Key Architectural Pillars
Session-Based Authentication
Server generates a session ID on login and stores session data server-side (database, Redis). The session ID is stored in a cookie. On each request, the server looks up the session ID to retrieve the user's context. Stateful — the server must maintain session storage. Does not scale horizontally without a shared session store.
Token-Based Authentication (JWT)
Server generates a signed JWT on login and sends it to the client. The client sends the JWT in the Authorization header on every request. The server validates the signature cryptographically — no database lookup needed. Stateless — any server instance can validate the token. Tokens cannot be invalidated until they expire (logout problem).
OAuth 2.0 Authorization Code Flow
Industry standard for delegated authorization. The user authenticates with an identity provider (Google, GitHub) and grants the application permission to access their data. The app receives an access token and optional refresh token. The app never sees the user's password.
API Keys
Static tokens issued to services or developers for machine-to-machine authentication. Simpler than OAuth flows. Should be scoped (limited permissions), rotatable, and never embedded in client-side code (security risk). Store hashed in the database; never in plaintext.
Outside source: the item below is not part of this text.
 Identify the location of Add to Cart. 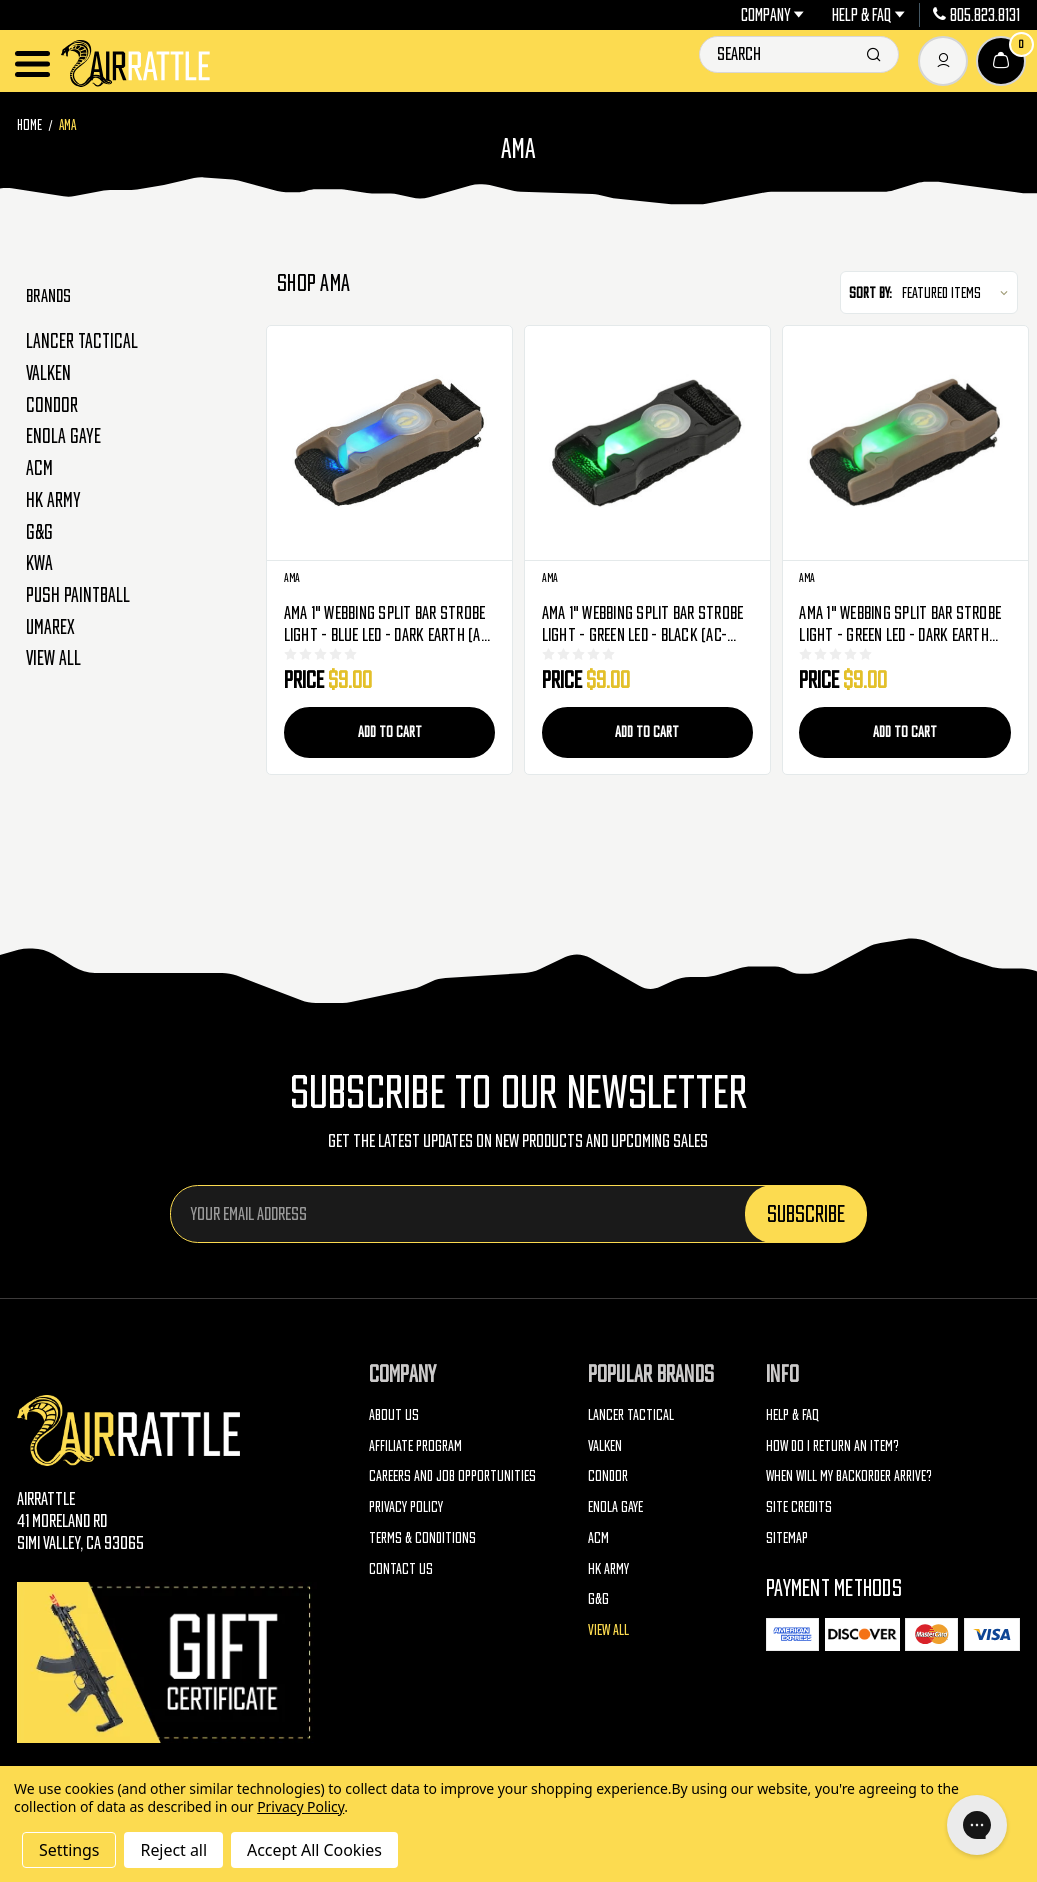
(390, 731).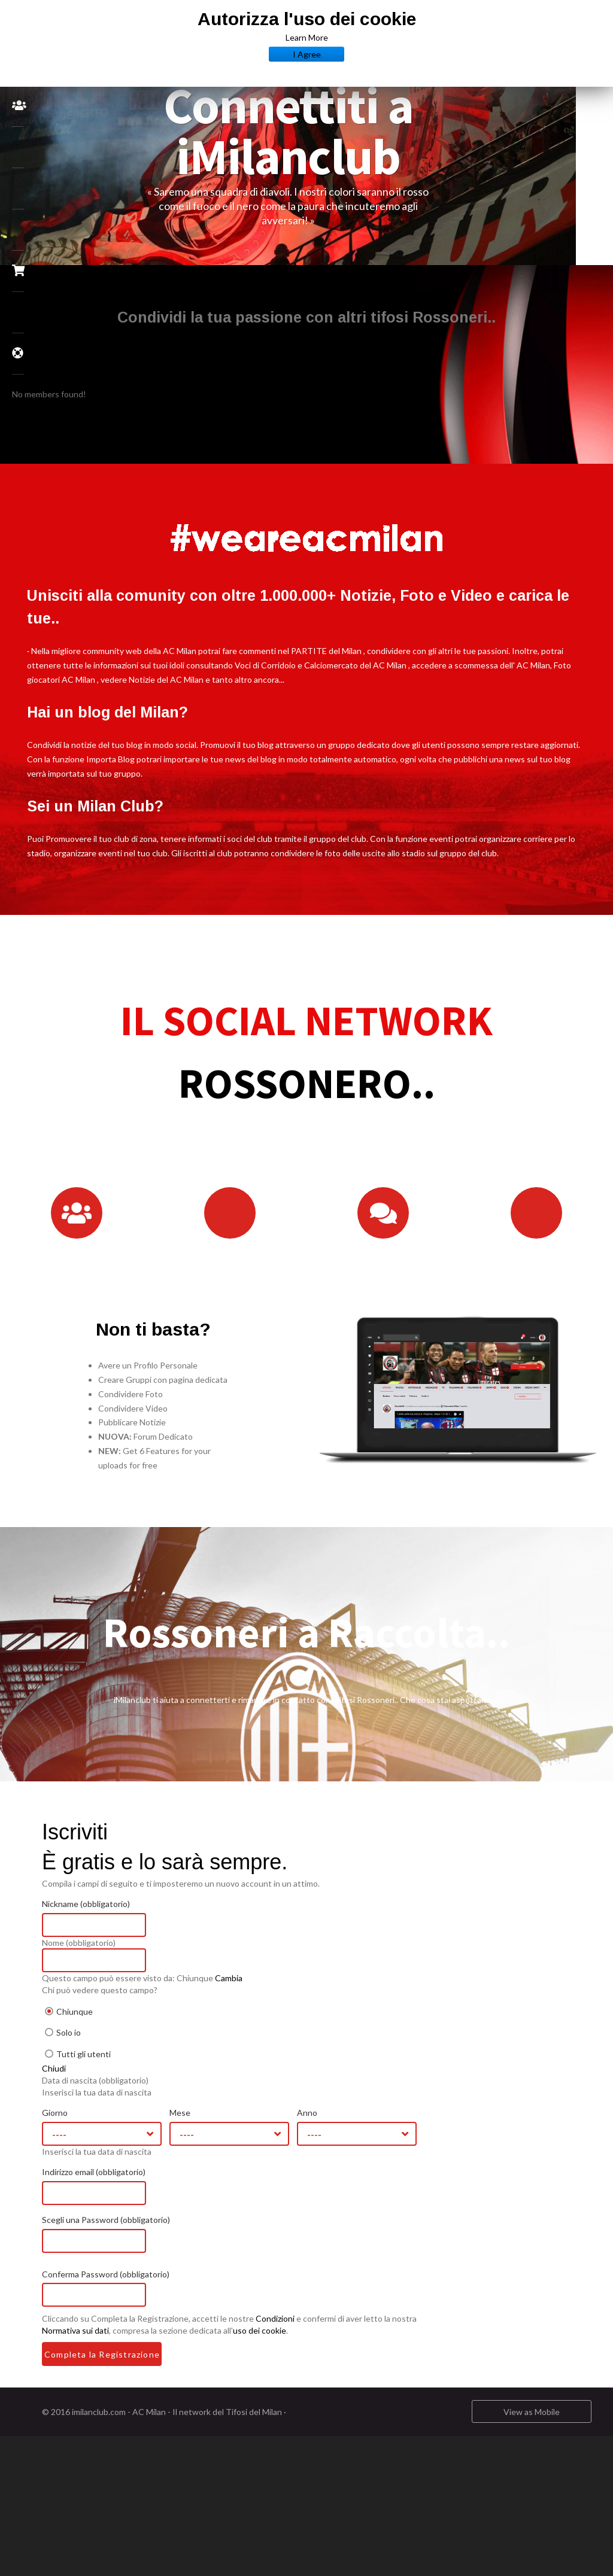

Multi-Factor Authentication (MFA)
Requiring a second factor beyond a password: something you know (password) + something you have (TOTP app, SMS code, hardware key). Dramatically reduces account takeover risk even if passwords are leaked in a breach.
Password Security
Passwords must be hashed with a slow, memory-hard algorithm (bcrypt, Argon2id, scrypt) before storage. Never store plaintext or use fast hashes (MD5, SHA-1). Add a unique salt per password to prevent rainbow table attacks. Enforce minimum entropy requirements.